- **TO DO**
Reproduce the listing below from the line with "give a final opinion on this" to the line with "50 Round Box", both lines included, character for character, minus any pictures.

··· ENTRIES SHOWN ···

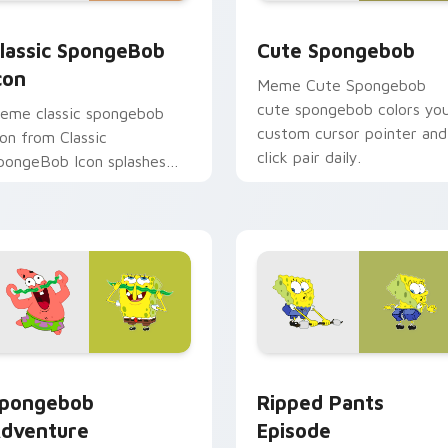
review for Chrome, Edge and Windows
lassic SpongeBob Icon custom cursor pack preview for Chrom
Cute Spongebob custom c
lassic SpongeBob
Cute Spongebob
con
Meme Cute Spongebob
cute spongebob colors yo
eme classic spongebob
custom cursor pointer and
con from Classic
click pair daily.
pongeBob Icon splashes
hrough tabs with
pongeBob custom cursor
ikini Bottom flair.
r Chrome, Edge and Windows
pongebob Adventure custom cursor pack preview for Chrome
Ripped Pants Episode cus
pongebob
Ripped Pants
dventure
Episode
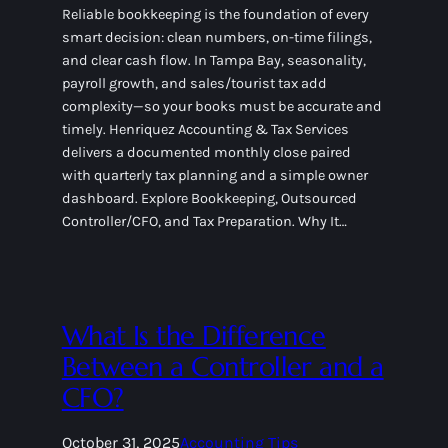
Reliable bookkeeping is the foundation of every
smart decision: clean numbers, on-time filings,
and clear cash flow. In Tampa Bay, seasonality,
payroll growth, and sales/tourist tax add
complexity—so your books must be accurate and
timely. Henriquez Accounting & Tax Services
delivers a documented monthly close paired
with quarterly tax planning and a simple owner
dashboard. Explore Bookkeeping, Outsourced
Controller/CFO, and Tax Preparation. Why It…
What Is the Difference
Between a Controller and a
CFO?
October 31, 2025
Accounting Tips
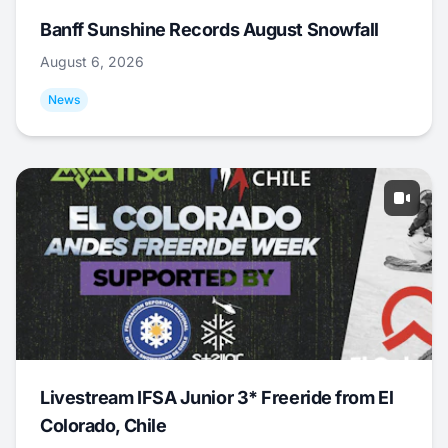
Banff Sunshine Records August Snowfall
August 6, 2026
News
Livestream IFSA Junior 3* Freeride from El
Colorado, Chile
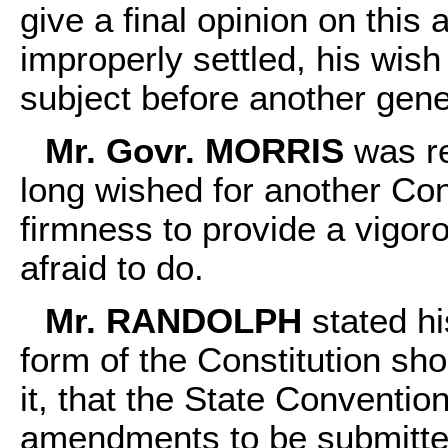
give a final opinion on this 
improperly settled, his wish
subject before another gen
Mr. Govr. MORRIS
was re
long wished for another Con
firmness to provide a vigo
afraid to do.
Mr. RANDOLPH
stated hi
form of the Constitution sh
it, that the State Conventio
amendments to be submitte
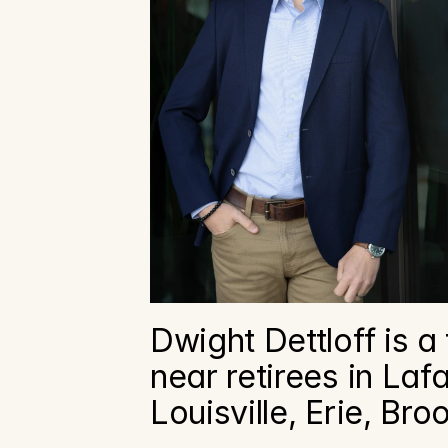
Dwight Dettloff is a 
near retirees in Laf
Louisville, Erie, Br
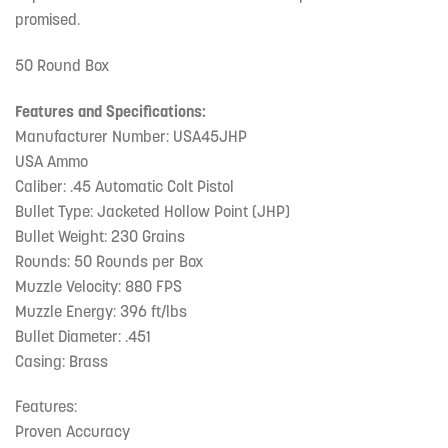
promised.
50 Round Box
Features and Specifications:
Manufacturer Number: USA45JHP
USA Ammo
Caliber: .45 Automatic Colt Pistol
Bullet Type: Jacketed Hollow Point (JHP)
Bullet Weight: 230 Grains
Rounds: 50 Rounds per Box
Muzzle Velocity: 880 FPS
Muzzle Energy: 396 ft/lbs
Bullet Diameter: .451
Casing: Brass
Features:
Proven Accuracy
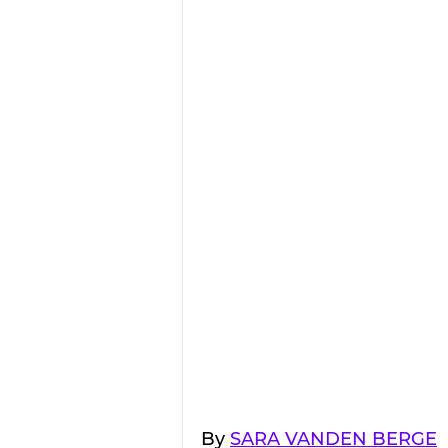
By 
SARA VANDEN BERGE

···
··· ENTRIES SHOWN ···

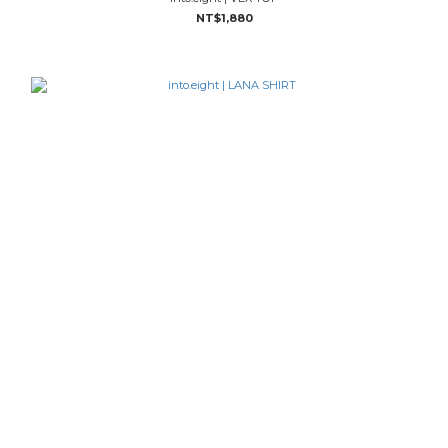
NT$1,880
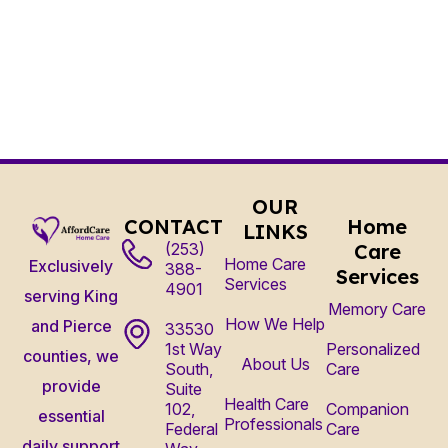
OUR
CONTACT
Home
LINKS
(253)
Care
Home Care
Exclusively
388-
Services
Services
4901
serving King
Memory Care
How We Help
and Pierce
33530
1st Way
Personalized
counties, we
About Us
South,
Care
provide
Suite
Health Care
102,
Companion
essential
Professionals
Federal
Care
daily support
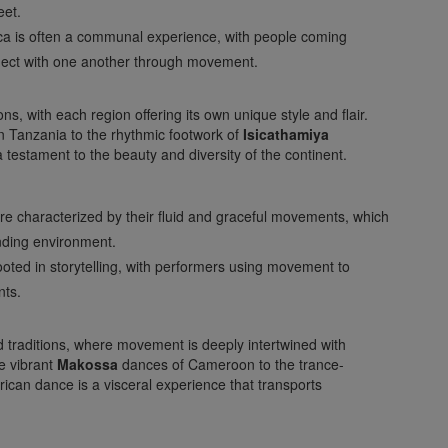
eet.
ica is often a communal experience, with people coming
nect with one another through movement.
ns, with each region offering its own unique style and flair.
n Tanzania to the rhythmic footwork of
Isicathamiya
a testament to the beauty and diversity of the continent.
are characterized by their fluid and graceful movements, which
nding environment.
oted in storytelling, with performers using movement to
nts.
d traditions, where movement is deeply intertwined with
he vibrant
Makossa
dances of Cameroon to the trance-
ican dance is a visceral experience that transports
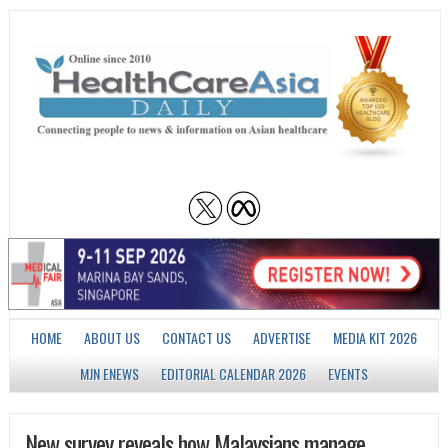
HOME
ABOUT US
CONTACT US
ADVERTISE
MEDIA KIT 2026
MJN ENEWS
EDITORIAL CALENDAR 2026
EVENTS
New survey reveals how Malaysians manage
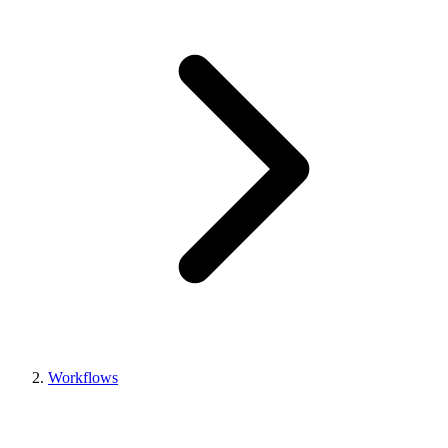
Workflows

···
··· ENTRIES SHOWN ···

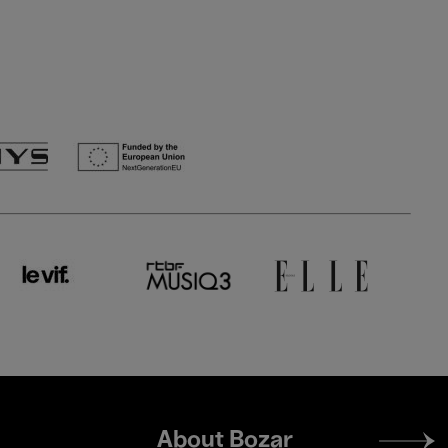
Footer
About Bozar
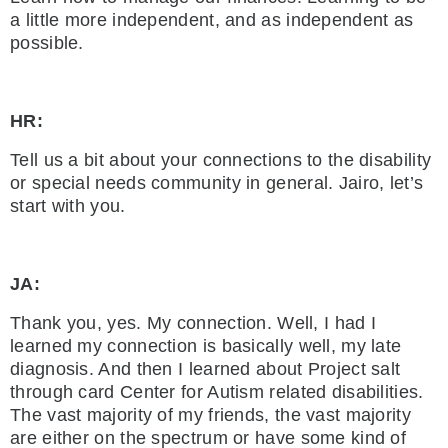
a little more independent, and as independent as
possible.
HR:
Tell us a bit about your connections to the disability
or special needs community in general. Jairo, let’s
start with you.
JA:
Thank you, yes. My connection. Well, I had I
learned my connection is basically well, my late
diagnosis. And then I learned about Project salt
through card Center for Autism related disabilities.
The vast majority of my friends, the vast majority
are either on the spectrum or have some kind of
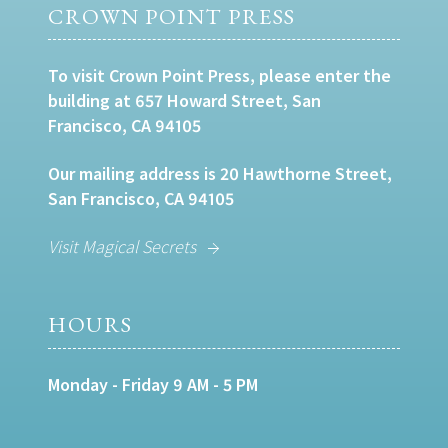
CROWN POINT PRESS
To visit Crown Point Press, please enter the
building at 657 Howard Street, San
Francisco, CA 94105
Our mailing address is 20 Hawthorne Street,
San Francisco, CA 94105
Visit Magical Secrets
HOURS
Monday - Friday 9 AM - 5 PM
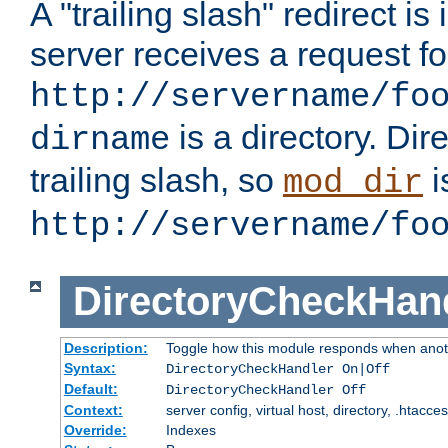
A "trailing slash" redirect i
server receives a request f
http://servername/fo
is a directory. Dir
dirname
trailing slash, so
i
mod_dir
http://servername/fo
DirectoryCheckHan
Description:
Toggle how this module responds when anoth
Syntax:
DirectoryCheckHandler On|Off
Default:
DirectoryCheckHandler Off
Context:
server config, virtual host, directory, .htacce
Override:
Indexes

···

- **EXERCISE SOLUTION**
give a final opinion on this 
improperly settled, his wish
subject before another gen
Mr. Govr. MORRIS
was re
long wished for another Con
firmness to provide a vigo
afraid to do.
Mr. RANDOLPH
stated hi
form of the Constitution sh
it, that the State Conventio
amendments to be submitte
Dwight Dettloff is a 
near retirees in Laf
Louisville, Erie, Br
promised.
50 Round Box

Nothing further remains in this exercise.